INSTRUCTIONS FOR THE TASK: Line by line, repeat the material below exactly and leave the images out.

DATA TO PROCESS:
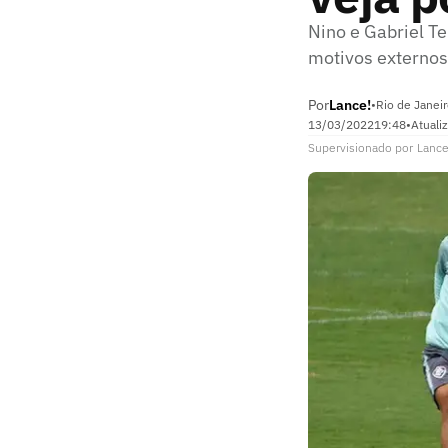
Nino e Gabriel T
motivos externos
Por
Lance!
•
Rio de Janeir
13/03/2022
19:48
•
Atuali
Supervisionado
por
Lance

EXERCISE RESULT:
Nino e Gabriel T
motivos externos
Por
Lance!
•
Rio de Janeir
13/03/2022
19:48
•
Atuali
Supervisionado
por
Lance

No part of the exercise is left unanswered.